Beginning at the first line of the data, print each line exactly, stopping after the line that contains "The height and width of the screenshot is (2576, 993).".

Collected data entries
= = = =
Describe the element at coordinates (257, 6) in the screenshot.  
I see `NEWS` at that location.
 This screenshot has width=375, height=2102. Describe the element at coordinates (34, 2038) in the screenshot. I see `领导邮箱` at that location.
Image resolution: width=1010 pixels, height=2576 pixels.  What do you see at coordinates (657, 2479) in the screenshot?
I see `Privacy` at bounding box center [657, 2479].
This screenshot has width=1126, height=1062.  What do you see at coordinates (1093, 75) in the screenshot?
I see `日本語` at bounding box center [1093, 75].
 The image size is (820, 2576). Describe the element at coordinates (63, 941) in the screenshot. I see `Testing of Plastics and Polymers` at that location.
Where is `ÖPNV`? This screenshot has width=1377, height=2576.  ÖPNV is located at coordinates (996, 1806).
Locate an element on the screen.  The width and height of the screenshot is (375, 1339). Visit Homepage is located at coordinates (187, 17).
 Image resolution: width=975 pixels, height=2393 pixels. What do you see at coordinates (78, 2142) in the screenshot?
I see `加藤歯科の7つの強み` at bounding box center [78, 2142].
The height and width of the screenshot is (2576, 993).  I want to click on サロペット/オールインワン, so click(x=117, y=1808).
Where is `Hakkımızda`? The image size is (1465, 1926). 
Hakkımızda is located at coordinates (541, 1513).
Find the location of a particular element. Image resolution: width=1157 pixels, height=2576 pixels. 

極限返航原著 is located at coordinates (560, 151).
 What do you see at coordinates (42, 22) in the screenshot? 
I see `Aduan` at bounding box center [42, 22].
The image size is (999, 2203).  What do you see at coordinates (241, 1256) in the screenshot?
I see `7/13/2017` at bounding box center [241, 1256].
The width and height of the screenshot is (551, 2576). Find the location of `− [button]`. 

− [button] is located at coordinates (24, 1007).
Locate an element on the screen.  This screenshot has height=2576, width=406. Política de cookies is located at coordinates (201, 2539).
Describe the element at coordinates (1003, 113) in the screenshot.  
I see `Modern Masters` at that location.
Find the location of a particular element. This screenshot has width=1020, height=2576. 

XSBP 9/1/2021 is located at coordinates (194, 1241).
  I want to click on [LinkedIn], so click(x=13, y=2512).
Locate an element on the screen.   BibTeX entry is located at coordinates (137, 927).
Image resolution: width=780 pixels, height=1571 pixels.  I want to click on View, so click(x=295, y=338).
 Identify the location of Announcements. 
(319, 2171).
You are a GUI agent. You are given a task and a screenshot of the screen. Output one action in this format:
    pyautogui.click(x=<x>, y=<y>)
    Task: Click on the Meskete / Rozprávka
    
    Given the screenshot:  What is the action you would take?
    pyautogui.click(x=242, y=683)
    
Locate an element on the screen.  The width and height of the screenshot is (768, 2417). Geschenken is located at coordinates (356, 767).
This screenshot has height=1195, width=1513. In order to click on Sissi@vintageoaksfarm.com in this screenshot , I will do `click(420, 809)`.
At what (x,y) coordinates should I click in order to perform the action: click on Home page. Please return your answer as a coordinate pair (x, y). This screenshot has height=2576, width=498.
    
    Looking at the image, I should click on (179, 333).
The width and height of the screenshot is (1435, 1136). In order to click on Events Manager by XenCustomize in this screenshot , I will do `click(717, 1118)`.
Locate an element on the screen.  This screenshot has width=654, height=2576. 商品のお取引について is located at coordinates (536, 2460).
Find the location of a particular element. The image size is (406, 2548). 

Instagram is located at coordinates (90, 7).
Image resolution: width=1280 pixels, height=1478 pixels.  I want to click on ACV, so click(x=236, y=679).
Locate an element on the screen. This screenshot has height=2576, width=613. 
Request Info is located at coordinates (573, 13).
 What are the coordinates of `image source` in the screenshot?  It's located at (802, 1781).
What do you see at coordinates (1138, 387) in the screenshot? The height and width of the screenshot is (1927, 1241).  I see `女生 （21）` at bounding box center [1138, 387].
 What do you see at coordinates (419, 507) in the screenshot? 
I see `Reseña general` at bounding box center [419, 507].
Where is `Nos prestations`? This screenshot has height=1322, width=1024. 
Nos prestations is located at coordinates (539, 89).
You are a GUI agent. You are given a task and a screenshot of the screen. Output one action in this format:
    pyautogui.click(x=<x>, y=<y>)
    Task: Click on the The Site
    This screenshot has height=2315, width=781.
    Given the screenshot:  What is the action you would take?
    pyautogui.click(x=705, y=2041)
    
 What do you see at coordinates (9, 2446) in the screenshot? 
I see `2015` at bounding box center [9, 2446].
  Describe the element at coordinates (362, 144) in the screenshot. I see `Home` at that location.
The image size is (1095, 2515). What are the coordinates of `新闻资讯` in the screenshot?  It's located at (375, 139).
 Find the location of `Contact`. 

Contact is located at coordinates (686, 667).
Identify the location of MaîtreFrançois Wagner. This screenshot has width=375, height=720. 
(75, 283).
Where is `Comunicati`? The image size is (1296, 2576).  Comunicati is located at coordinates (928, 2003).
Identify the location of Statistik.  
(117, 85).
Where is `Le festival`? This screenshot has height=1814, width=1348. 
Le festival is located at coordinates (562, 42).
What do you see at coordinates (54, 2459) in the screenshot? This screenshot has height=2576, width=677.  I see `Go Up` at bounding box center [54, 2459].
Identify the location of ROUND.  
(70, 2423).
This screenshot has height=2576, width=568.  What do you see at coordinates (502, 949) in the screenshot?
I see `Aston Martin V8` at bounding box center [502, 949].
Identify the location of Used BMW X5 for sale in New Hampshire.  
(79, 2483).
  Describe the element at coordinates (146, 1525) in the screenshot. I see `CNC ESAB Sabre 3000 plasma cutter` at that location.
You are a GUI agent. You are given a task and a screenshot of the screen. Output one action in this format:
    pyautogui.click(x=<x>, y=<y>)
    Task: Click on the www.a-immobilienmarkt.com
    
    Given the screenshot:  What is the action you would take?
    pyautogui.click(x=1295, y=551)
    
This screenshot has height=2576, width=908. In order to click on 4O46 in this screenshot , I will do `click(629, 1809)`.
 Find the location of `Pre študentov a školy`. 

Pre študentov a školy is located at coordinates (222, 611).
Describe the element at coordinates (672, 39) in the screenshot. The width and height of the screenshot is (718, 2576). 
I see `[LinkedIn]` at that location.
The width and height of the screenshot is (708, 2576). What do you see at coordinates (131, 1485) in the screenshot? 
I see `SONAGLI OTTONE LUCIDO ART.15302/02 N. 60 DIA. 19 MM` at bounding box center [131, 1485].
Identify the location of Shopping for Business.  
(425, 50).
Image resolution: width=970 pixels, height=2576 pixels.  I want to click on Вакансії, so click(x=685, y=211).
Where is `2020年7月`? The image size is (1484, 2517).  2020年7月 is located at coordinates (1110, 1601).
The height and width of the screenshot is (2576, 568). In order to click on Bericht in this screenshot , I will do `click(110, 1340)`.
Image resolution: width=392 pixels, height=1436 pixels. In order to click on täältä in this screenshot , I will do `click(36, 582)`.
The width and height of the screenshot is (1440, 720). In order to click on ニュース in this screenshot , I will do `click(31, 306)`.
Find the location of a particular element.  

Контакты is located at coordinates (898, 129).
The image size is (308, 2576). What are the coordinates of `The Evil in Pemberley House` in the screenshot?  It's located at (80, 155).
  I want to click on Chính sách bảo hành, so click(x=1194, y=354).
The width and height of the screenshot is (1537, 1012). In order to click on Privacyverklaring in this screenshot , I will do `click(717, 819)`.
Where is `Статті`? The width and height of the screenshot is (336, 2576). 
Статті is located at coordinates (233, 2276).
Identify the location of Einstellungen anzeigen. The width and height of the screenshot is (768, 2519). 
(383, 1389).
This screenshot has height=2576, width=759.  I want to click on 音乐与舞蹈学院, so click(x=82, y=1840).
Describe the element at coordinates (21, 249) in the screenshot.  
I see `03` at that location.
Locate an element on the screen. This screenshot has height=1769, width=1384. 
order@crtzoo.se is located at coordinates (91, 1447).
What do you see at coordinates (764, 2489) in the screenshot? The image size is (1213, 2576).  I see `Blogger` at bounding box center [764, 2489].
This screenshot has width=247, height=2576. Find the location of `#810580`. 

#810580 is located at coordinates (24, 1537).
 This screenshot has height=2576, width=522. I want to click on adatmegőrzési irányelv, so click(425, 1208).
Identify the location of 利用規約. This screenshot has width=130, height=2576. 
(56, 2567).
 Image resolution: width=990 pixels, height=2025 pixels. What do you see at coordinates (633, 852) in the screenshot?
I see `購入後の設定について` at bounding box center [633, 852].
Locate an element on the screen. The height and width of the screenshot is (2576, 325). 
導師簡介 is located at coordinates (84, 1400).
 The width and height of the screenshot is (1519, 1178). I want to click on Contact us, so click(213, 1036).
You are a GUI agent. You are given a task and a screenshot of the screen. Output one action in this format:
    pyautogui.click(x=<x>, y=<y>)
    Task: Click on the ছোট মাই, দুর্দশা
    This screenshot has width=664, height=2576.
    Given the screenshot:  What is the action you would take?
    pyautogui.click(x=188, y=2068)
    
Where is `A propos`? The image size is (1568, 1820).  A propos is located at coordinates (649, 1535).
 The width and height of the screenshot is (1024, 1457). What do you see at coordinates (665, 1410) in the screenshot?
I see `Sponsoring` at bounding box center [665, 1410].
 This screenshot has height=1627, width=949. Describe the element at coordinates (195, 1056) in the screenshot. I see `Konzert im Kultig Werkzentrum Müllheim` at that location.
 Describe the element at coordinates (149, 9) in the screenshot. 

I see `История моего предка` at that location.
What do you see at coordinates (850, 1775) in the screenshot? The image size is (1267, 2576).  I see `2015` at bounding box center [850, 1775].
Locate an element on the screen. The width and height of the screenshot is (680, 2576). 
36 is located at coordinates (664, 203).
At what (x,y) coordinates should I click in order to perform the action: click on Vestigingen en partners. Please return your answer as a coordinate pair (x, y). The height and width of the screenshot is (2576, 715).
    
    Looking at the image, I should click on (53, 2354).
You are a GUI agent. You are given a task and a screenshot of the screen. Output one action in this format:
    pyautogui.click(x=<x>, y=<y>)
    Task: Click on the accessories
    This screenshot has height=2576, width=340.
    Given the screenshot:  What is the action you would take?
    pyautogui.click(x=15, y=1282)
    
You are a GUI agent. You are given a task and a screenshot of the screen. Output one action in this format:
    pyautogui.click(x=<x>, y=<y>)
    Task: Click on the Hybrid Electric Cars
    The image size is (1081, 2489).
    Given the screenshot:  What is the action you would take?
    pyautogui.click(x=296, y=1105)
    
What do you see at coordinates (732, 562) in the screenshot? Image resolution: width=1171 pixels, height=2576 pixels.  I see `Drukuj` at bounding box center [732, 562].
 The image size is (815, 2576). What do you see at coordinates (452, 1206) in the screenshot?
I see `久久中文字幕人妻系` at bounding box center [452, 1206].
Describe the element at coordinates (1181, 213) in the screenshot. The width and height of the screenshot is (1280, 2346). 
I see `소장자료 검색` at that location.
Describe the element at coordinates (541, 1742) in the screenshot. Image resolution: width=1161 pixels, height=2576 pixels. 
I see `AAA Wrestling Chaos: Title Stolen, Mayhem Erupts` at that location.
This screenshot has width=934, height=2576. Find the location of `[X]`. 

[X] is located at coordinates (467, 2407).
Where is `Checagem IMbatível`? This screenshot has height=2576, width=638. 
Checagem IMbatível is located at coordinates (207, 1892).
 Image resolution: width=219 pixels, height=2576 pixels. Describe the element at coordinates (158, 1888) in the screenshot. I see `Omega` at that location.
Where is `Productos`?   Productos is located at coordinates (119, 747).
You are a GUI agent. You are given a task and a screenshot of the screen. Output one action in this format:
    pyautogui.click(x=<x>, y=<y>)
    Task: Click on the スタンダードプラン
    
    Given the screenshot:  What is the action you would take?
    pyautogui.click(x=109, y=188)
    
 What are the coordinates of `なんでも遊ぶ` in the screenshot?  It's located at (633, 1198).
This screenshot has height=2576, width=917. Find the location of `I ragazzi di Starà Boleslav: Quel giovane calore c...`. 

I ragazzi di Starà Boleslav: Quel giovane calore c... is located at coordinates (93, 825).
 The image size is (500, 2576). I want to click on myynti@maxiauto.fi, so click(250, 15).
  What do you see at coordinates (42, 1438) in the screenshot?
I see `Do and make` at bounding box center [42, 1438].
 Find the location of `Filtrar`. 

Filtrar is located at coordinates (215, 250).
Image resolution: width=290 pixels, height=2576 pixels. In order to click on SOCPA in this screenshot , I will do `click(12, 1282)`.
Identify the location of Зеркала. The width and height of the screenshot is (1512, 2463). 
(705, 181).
= = = =
### Written solution
Describe the element at coordinates (257, 6) in the screenshot.  
I see `NEWS` at that location.
 This screenshot has width=375, height=2102. Describe the element at coordinates (34, 2038) in the screenshot. I see `领导邮箱` at that location.
Image resolution: width=1010 pixels, height=2576 pixels.  What do you see at coordinates (657, 2479) in the screenshot?
I see `Privacy` at bounding box center [657, 2479].
This screenshot has width=1126, height=1062.  What do you see at coordinates (1093, 75) in the screenshot?
I see `日本語` at bounding box center [1093, 75].
 The image size is (820, 2576). Describe the element at coordinates (63, 941) in the screenshot. I see `Testing of Plastics and Polymers` at that location.
Where is `ÖPNV`? This screenshot has width=1377, height=2576.  ÖPNV is located at coordinates (996, 1806).
Locate an element on the screen.  The width and height of the screenshot is (375, 1339). Visit Homepage is located at coordinates (187, 17).
 Image resolution: width=975 pixels, height=2393 pixels. What do you see at coordinates (78, 2142) in the screenshot?
I see `加藤歯科の7つの強み` at bounding box center [78, 2142].
The height and width of the screenshot is (2576, 993).  I want to click on サロペット/オールインワン, so click(x=117, y=1808).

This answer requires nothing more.